Saved entries:
-----

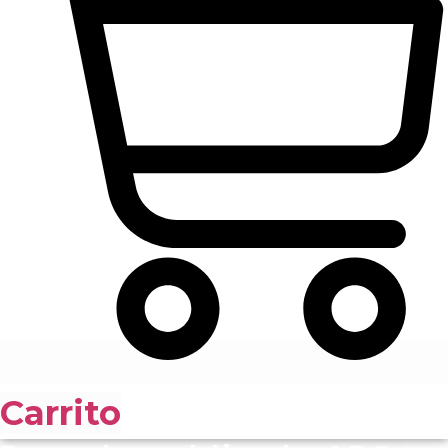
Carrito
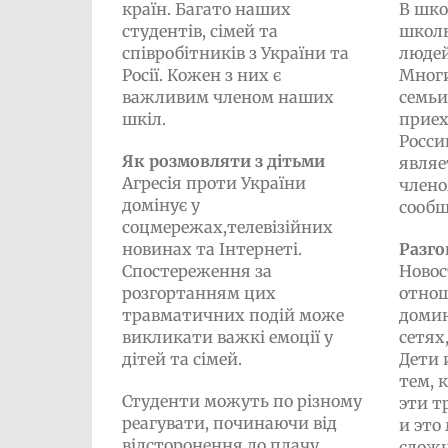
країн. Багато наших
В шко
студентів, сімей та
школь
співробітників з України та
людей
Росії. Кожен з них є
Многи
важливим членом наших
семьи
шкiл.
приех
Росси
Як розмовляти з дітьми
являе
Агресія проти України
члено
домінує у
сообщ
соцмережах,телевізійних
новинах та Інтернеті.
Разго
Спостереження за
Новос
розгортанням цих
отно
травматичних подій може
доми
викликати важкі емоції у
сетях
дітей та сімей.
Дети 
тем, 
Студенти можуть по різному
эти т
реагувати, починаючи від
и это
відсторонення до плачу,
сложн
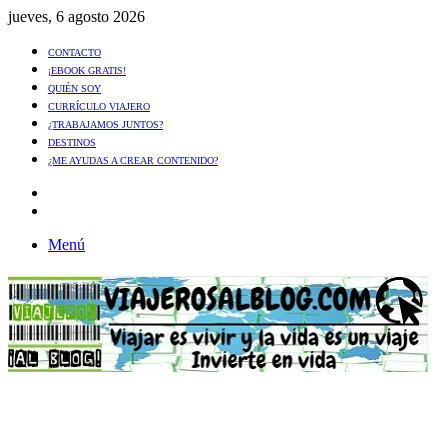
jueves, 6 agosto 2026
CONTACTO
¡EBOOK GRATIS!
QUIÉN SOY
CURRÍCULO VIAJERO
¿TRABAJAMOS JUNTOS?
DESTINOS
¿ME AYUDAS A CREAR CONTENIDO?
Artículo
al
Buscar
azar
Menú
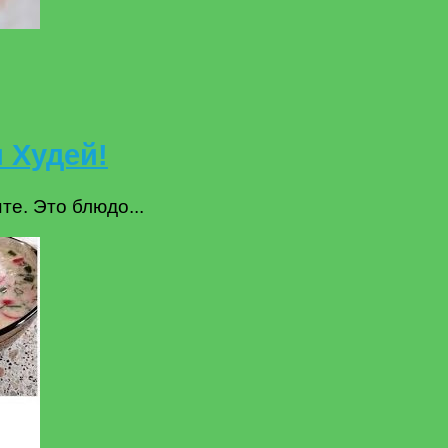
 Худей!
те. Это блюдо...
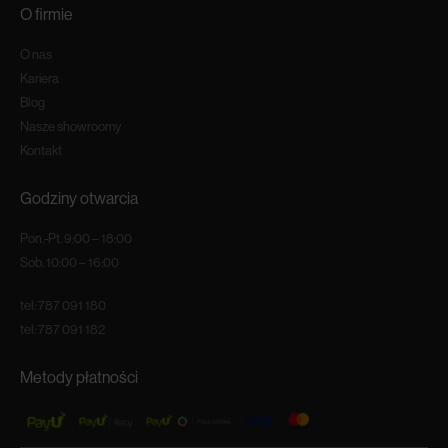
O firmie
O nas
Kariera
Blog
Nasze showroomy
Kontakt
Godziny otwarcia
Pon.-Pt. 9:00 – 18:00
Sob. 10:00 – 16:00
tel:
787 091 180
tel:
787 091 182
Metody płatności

-----

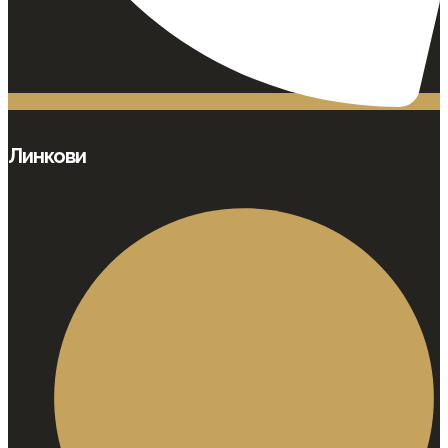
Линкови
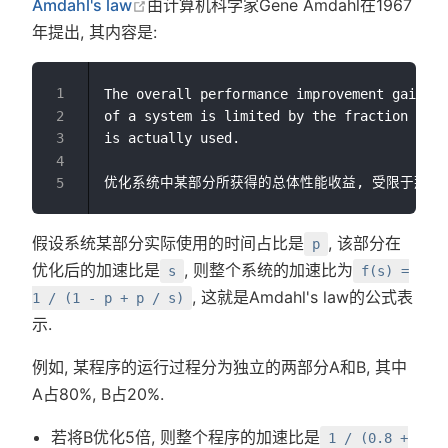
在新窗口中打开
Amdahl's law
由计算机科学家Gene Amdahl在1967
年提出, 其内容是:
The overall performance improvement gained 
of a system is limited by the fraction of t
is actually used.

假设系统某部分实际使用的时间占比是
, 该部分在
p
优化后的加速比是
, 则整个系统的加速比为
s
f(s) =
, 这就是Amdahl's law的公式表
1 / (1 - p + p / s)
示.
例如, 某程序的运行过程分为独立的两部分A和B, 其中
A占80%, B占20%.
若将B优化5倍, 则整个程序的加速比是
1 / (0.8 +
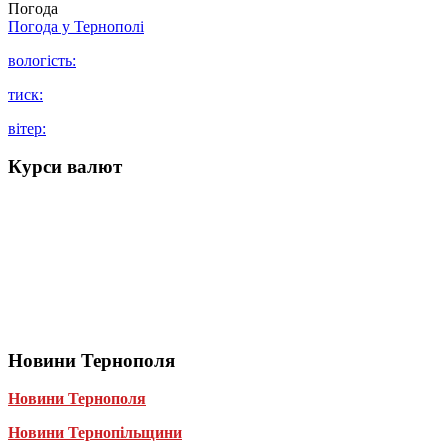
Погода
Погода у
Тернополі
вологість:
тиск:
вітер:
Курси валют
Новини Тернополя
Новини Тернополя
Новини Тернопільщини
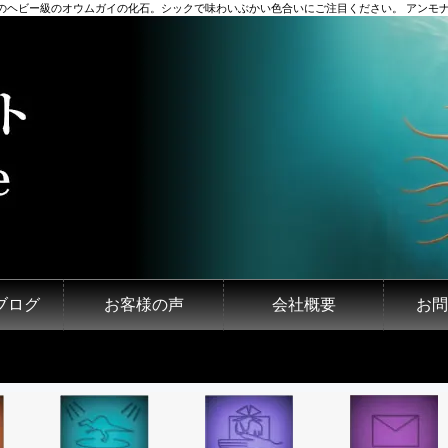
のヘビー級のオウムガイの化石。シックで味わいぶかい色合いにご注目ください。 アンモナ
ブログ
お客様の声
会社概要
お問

-----

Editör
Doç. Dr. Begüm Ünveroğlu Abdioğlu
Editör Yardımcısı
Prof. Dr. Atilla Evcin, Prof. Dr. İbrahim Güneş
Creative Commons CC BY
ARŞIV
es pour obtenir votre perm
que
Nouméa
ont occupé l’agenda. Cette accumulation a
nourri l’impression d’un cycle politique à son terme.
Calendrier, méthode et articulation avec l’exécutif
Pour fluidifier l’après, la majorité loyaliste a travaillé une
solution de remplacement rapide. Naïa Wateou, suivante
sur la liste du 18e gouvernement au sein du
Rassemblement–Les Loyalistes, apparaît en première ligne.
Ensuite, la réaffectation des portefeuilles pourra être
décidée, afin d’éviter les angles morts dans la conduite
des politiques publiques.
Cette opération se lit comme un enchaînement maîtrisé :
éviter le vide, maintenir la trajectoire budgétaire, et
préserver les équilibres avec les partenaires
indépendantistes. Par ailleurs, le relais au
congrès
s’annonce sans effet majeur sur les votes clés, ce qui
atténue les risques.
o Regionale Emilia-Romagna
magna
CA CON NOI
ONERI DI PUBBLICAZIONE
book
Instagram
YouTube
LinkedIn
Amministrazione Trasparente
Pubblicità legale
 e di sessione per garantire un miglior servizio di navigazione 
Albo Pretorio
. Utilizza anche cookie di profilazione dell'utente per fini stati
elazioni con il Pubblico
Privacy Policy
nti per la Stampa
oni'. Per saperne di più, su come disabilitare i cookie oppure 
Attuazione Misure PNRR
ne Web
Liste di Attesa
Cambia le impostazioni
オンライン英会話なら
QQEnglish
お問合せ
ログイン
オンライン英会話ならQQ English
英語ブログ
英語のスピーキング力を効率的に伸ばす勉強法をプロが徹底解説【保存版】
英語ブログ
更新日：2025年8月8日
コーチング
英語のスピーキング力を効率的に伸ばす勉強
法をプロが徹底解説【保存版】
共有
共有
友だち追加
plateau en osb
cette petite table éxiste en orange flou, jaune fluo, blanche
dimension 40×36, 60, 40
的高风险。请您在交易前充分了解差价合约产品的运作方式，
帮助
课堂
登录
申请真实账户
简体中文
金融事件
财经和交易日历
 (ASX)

-----

Exercise brief
Copy out every line of the entries where the string "наших" shows up.

Result below
країн. Багато наших
важливим членом наших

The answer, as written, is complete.